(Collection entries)
****************************************
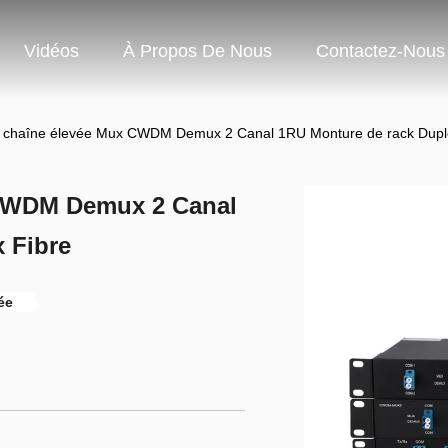
Vidéos
À Propos De Nous
Contactez-Nous
e chaîne élevée Mux CWDM Demux 2 Canal 1RU Monture de rack Dupl
 CWDM Demux 2 Canal
 Fibre
ée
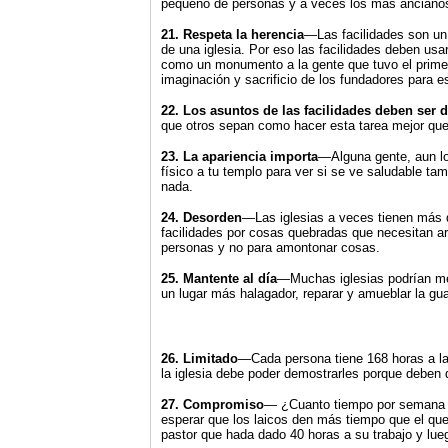
pequeño de personas y a veces los mas ancianos, 
21. Respeta la herencia
—Las facilidades son un 
de una iglesia. Por eso las facilidades deben usa
como un monumento a la gente que tuvo el primer 
imaginación y sacrificio de los fundadores para es
22. Los asuntos de las facilidades deben ser 
que otros sepan como hacer esta tarea mejor que 
23. La apariencia importa
—Alguna gente, aun lo
físico a tu templo para ver si se ve saludable t
nada.
24. Desorden
—Las iglesias a veces tienen más d
facilidades por cosas quebradas que necesitan arr
personas y no para amontonar cosas.
25. Mantente al día
—Muchas iglesias podrían mej
un lugar más halagador, reparar y amueblar la guard
26. Limitado
—Cada persona tiene 168 horas a la
la iglesia debe poder demostrarles porque deben
27. Compromiso
— ¿Cuanto tiempo por semana deb
esperar que los laicos den más tiempo que el que
pastor que hada dado 40 horas a su trabajo y lueg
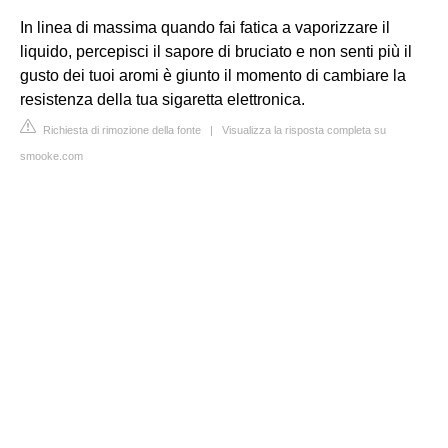
In linea di massima quando fai fatica a vaporizzare il
liquido, percepisci il sapore di bruciato e non senti più il
gusto dei tuoi aromi è giunto il momento di cambiare la
resistenza della tua sigaretta elettronica.
Richiesta di rimozione della fonte
|
Visualizza la risposta completa su
smooke.com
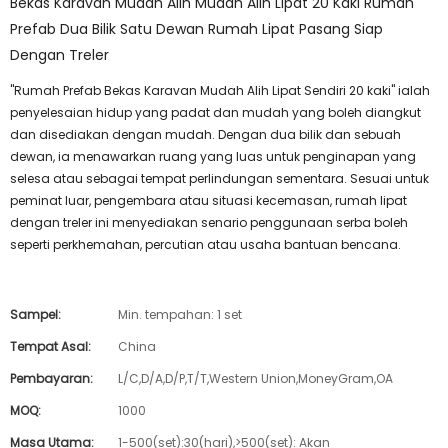
Bekas Karavan Mudah Alih Mudah Alih Lipat 20 Kaki Rumah
Prefab Dua Bilik Satu Dewan Rumah Lipat Pasang Siap
Dengan Treler
"Rumah Prefab Bekas Karavan Mudah Alih Lipat Sendiri 20 kaki" ialah
penyelesaian hidup yang padat dan mudah yang boleh diangkut
dan disediakan dengan mudah. Dengan dua bilik dan sebuah
dewan, ia menawarkan ruang yang luas untuk penginapan yang
selesa atau sebagai tempat perlindungan sementara. Sesuai untuk
peminat luar, pengembara atau situasi kecemasan, rumah lipat
dengan treler ini menyediakan senario penggunaan serba boleh
seperti perkhemahan, percutian atau usaha bantuan bencana.
Sampel:
Min. tempahan: 1 set
Tempat Asal:
China
Pembayaran:
L/C,D/A,D/P,T/T,Western Union,MoneyGram,OA
MOQ:
1000
Masa Utama:
1-500(set):30(hari),>500(set): Akan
****************************************
_TASK TO COMPLETE_: Would you copy every entry exactly as it stands, leaving out the pictures?

_OUTPUT FOR THIS EXERCISE_:
Vidéos
À Propos De Nous
Contactez-Nous
e chaîne élevée Mux CWDM Demux 2 Canal 1RU Monture de rack Dupl
 CWDM Demux 2 Canal
 Fibre
ée
pequeño de personas y a veces los mas ancianos, 
21. Respeta la herencia
—Las facilidades son un 
de una iglesia. Por eso las facilidades deben usa
como un monumento a la gente que tuvo el primer 
imaginación y sacrificio de los fundadores para es
22. Los asuntos de las facilidades deben ser 
que otros sepan como hacer esta tarea mejor que 
23. La apariencia importa
—Alguna gente, aun lo
físico a tu templo para ver si se ve saludable t
nada.
24. Desorden
—Las iglesias a veces tienen más d
facilidades por cosas quebradas que necesitan arr
personas y no para amontonar cosas.
25. Mantente al día
—Muchas iglesias podrían mej
un lugar más halagador, reparar y amueblar la guard
26. Limitado
—Cada persona tiene 168 horas a la
la iglesia debe poder demostrarles porque deben
27. Compromiso
— ¿Cuanto tiempo por semana deb
esperar que los laicos den más tiempo que el que
pastor que hada dado 40 horas a su trabajo y lueg
In linea di massima quando fai fatica a vaporizzare il
liquido, percepisci il sapore di bruciato e non senti più il
gusto dei tuoi aromi è giunto il momento di cambiare la
resistenza della tua sigaretta elettronica.
Richiesta di rimozione della fonte
|
Visualizza la risposta completa su
smooke.com
Bekas Karavan Mudah Alih Mudah Alih Lipat 20 Kaki Rumah
Prefab Dua Bilik Satu Dewan Rumah Lipat Pasang Siap
Dengan Treler
"Rumah Prefab Bekas Karavan Mudah Alih Lipat Sendiri 20 kaki" ialah
penyelesaian hidup yang padat dan mudah yang boleh diangkut
dan disediakan dengan mudah. Dengan dua bilik dan sebuah
dewan, ia menawarkan ruang yang luas untuk penginapan yang
selesa atau sebagai tempat perlindungan sementara. Sesuai untuk
peminat luar, pengembara atau situasi kecemasan, rumah lipat
dengan treler ini menyediakan senario penggunaan serba boleh
seperti perkhemahan, percutian atau usaha bantuan bencana.
Sampel:
Min. tempahan: 1 set
Tempat Asal:
China
Pembayaran:
L/C,D/A,D/P,T/T,Western Union,MoneyGram,OA
MOQ:
1000
Masa Utama:
1-500(set):30(hari),>500(set): Akan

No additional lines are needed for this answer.